* BRIEF *
Please state how many lines of the records hold the string "mich", giving nothing but the number.

* DATA PROVIDED *
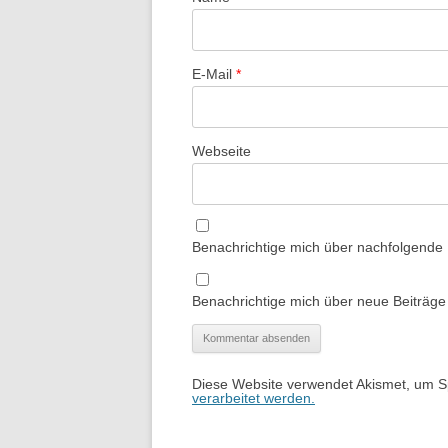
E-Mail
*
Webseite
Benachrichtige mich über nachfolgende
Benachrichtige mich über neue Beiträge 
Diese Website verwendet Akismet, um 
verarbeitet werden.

--

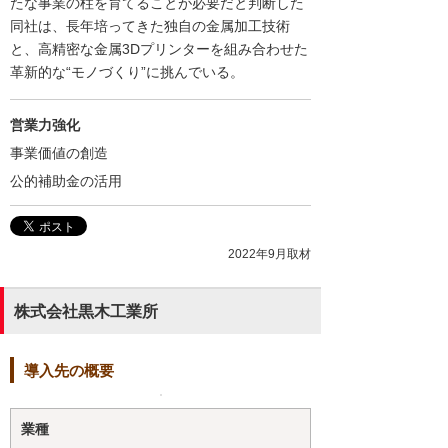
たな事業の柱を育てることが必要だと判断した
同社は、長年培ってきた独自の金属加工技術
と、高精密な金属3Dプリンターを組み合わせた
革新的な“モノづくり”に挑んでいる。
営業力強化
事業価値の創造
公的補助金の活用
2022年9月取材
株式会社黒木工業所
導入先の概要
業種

---

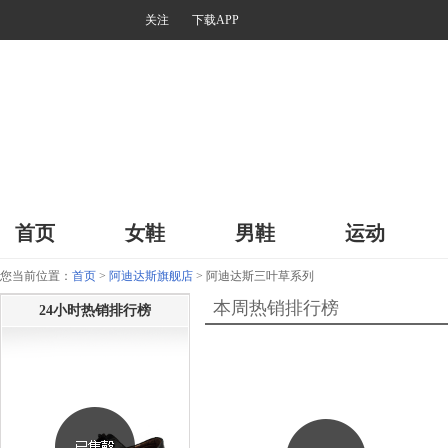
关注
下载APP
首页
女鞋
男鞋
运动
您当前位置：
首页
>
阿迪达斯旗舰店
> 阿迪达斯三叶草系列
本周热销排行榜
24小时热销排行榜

* RESULT *
2